中学の頃から働き、最近では新築した家の庭の手入れをするのが日課の父も、
もうすぐ定年を迎える。

「あら、今日は倅さんと一緒かい?」のれんをくぐると、ざわつく店内から声が聞こえた。
父は無言のままカウンターの席に腰掛けた。私も少し戸惑いながら隣の席に座った。
「とりあえず、乾杯するか」家を出てからはじめて父が言葉を発した。
テレビの野球中継と、話し声がこだまする店内で、チンというグラスがぶつかる音がした。
私は、何を話したらよいのか、検討もつかなかった。
まるで受験生が合格発表を待つような、そんな緊張を感じた。
特に会話もないまま、お酒だけがなくなっていく。私は全く酔えずにいた。

焼酎が日本酒に変わる頃、父は自分が20歳だった頃の話をしはじめた。
親とのケンカ、仕事の苦労、母との出会い。
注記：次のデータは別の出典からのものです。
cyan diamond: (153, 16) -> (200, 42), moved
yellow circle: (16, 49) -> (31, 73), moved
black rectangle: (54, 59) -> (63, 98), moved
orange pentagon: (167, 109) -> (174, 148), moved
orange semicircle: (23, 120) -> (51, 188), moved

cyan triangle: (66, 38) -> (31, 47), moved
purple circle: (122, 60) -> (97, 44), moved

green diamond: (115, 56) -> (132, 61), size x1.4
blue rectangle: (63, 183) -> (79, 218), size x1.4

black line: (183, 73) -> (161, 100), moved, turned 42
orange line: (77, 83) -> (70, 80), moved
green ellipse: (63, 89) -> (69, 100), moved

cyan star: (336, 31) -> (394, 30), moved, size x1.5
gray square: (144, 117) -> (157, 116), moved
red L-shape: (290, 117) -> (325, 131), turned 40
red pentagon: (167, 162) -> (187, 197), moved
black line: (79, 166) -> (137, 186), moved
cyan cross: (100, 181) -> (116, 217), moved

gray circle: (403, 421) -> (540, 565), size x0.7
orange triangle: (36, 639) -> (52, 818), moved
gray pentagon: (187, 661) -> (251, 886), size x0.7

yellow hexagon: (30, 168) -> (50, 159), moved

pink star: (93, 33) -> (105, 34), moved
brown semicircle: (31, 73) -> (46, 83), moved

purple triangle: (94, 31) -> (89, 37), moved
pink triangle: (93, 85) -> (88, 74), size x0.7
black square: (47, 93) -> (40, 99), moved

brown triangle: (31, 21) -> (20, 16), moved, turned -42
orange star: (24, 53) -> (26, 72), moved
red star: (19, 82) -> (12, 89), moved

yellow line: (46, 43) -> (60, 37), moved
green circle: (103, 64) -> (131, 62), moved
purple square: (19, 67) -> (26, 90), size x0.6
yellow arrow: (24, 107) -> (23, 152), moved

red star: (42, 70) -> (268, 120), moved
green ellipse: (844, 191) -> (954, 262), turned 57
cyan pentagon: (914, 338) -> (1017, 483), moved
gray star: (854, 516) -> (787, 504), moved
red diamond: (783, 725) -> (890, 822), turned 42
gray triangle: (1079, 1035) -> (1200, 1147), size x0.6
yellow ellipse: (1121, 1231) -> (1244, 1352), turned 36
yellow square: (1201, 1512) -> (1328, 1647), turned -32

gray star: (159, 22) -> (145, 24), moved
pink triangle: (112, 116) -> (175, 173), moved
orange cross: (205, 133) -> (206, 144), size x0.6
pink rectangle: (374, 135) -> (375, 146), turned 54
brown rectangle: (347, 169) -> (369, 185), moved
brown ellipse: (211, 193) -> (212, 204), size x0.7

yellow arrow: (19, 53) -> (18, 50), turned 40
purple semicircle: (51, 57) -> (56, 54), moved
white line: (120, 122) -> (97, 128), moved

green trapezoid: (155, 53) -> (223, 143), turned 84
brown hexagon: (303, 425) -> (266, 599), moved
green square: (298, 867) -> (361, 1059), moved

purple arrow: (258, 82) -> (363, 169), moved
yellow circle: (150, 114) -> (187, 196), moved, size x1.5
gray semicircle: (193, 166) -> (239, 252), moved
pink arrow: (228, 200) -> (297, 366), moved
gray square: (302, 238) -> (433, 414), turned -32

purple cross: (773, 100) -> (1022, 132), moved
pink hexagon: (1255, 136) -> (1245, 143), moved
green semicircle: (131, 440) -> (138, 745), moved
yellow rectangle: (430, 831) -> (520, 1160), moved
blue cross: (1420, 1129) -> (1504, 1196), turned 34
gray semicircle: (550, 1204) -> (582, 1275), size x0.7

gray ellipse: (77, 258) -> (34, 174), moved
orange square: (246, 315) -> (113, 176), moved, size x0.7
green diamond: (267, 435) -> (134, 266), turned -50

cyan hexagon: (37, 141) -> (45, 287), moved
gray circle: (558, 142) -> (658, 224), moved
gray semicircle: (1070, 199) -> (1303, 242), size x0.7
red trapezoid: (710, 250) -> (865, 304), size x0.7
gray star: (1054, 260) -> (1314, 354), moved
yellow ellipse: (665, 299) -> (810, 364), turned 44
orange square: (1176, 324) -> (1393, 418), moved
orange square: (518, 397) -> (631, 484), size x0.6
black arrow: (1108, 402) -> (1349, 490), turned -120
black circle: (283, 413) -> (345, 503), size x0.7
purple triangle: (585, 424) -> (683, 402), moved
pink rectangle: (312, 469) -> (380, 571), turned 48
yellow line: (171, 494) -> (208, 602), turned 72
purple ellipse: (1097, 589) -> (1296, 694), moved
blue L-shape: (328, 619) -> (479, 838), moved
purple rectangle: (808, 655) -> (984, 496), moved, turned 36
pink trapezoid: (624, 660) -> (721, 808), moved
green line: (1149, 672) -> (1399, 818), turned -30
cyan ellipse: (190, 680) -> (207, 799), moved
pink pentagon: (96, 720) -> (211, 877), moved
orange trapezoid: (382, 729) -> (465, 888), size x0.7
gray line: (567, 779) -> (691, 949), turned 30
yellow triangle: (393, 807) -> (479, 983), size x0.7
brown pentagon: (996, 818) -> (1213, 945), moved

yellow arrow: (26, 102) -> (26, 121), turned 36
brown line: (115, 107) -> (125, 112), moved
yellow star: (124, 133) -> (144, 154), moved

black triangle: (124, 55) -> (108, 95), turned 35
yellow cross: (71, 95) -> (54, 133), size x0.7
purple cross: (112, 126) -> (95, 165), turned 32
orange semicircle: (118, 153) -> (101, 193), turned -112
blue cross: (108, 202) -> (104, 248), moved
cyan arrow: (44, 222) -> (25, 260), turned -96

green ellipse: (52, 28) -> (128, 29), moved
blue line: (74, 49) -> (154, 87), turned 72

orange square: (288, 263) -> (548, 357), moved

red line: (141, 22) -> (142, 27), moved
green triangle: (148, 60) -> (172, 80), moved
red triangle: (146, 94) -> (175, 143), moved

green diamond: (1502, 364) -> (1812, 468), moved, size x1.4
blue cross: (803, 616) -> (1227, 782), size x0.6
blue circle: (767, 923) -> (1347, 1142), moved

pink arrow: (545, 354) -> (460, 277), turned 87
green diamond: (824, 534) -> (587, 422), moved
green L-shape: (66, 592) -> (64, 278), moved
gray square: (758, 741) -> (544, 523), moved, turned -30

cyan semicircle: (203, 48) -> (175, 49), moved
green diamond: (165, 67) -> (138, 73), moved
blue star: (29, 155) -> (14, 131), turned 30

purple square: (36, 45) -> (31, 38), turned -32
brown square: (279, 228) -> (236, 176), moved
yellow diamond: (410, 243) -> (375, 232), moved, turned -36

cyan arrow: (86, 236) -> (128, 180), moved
そんな話すべてが驚きで、
初めて父をひとりの人間として見れた。

店を出ようと席を立った父の足元はフラつき、つい後ろから肩を支えて、驚いた。
父の肩幅は小さくなり、色あせたジャンパーの肩があまっている。
思い出の中の父の姿とは、全く違っていた。会計でお金を取り出した父の手は、
しわが目立ち、私の手よりも小さく見えた。

店の外に出ると、秋らしい肌寒い風が吹いていた。
「俺の夢がひとつかなったよ」よい気分だったのだろう、父がぼそりとつぶやいた。
ひさしぶりに見た父の笑顔に、私も思わず笑みがこぼれた。